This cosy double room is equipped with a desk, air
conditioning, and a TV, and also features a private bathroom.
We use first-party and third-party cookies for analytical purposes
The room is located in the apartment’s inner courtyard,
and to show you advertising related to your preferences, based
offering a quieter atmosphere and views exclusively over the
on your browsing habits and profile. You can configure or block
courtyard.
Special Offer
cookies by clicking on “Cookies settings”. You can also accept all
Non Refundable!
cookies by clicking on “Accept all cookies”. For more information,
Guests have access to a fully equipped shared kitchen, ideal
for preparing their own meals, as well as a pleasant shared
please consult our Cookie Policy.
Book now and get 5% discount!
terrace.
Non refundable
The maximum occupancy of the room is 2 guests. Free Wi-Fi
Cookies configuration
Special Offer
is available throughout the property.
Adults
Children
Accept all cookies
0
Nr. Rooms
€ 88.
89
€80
******
Work task →
Would you tally the lines above holding "courtyard" and reply with the total alone?

Exercise solution →
2